───── Provided information ─────

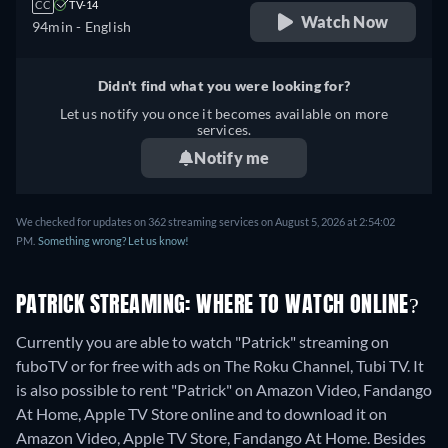
CC
TV-14
Watch Now
94min
- English
Didn't find what you were looking for?
Let us notify you once it becomes available on more
services.
Notify me
We checked for updates on 362 streaming services on August 5, 2026 at 2:54:02
PM.
Something wrong? Let us know!
PATRICK STREAMING: WHERE TO WATCH ONLINE?
Currently you are able to watch "Patrick" streaming on
fuboTV or for free with ads on The Roku Channel, Tubi TV. It
is also possible to rent "Patrick" on Amazon Video, Fandango
At Home, Apple TV Store online and to download it on
Amazon Video, Apple TV Store, Fandango At Home.
Besides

─────

Your assignment:
When you give the entries again, keep them exact and omit any picture they contain.

Answer for this exercise:
CC
TV-14
Watch Now
94min
- English
Didn't find what you were looking for?
Let us notify you once it becomes available on more
services.
Notify me
We checked for updates on 362 streaming services on August 5, 2026 at 2:54:02
PM.
Something wrong? Let us know!
PATRICK STREAMING: WHERE TO WATCH ONLINE?
Currently you are able to watch "Patrick" streaming on
fuboTV or for free with ads on The Roku Channel, Tubi TV. It
is also possible to rent "Patrick" on Amazon Video, Fandango
At Home, Apple TV Store online and to download it on
Amazon Video, Apple TV Store, Fandango At Home.
Besides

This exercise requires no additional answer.